## DATA PROVIDED

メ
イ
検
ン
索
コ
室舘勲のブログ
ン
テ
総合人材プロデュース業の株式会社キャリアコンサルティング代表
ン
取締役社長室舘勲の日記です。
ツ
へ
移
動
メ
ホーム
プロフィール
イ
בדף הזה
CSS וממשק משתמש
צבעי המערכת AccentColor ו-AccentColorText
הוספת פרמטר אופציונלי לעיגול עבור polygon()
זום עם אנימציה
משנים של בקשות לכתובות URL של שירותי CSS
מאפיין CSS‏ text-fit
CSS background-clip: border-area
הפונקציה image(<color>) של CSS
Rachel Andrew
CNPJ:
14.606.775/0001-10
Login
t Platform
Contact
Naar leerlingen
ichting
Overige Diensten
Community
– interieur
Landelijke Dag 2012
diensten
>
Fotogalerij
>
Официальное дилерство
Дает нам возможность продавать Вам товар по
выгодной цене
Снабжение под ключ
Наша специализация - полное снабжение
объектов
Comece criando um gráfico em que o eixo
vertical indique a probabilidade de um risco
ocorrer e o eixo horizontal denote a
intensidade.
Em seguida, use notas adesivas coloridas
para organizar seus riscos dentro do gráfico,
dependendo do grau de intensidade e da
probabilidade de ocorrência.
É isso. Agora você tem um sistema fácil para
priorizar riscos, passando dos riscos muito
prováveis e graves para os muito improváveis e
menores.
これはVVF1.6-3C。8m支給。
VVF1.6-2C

---

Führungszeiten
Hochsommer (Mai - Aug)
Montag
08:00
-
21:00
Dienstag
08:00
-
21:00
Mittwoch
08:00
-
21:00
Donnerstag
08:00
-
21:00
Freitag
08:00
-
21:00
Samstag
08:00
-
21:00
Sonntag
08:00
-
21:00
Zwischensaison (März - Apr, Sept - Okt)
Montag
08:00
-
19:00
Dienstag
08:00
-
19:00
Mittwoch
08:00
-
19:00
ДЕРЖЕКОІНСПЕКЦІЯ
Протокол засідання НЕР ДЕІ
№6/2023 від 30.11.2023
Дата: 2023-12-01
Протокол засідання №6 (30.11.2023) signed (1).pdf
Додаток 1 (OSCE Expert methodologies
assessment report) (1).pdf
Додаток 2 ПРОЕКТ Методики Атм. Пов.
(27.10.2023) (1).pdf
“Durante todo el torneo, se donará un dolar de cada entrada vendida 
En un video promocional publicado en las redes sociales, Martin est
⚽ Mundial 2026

## TASK DETAILS
Every line of the listing that holds the string "intensidade" counts once. Give the total alone.

## EXERCISE OUTPUT
2